Breve storia della crisi che era alle spalle, e invece no. Marzo 2010, conferenza stampa al ministero del tesoro, presidente del Consiglio Silvio Berlusconi: «dopo essere usciti da una forte crisi, stiamo iniziando la risalita». Infatti. Aprile 2012, intervento a una platea di alti funzionari e dirigenti politici e del mondo dell’economia cinesi, presidente del Consiglio Mario Monti: «lasciatemi osservare che la crisi dell’Eurozona c’è stata ma credo sia superata». Appunto. Febbraio 2014, impressioni dal viaggio di Stato negli Emirati Arabi Uniti, presidente del Consiglio Enrico Letta: «l’Italia nel 2014 ha la crisi dietro le spalle, e deve e può attrarre investimenti». Precisamente. Marzo 2015, cerimonia d’inaugurazione dell’anno accademico alla Scuola Superiore di Polizia, presidente del Consiglio Matteo Renzi: «abbiamo attraversato una fase emergenziale di crisi economica. Ne siamo fuori? Credo di sì, perché segnali univoci vanno in quella direzione». Certo. Settembre 2017, Forum Ambrosetti di Cernobbio, presidente del Consiglio Paolo Gentiloni: «ci siamo messi alle spalle la crisi più acuta che abbiamo avuto dal Dopoguerra». Indubbiamente. Ora, sarà per la mia natura cafona, però permetterete che ceda un po’ alle seduzioni, nonché alle paure, della scaramanzia.

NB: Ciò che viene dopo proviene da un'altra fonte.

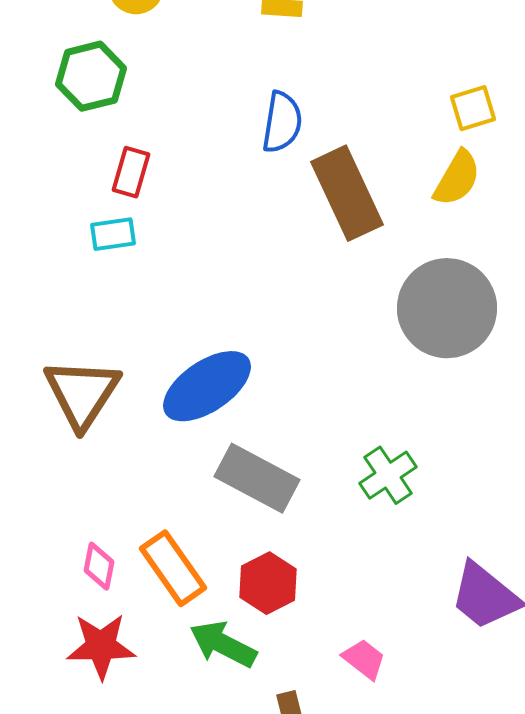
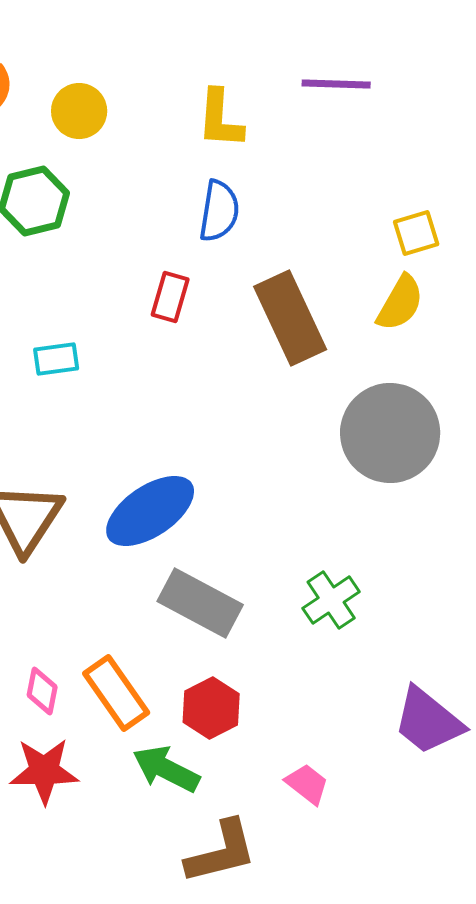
blue semicircle: (282, 122) -> (219, 211), moved
red rectangle: (131, 172) -> (170, 297), moved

Poi, per carità, io sono il primo a festeggiare le fine del tunnel, se davvero è tale. Anzi, sono sicuro che sia così, per questo mi chiedo quando vedremo i frutti concreti e tangibili, nel senso del poter essere presi e mangiati, del grande ed encomiabile lavoro fatto dai nostri perfetti governanti. Del tipo, quand’è che ci saranno aumenti contrattuali significativi per i lavoratori di tutti i comparti? Quando si metterà fine alle, a questo punto non più giustificabili, politiche di austerità e sacrifici, come l’innalzamento continuo dell’età per l’accesso alla pensione o i tagli in settori quali ricerca e sanità? Quando vedremo un bel piano di rilancio degli investimenti pubblici per sostenere al meglio l’occupazione e i settori che maggiormente hanno sofferto negli anni passati?
Se la crisi è finita, non capisco cosa si stia aspettando.
La necessità di un avanzo primario stabile per ripianare il debito pubblico richiede sacrifici “secolari” e l’ottimismo è rivolto dunque alle future generazioni di un paese con un saldo demografico negativo.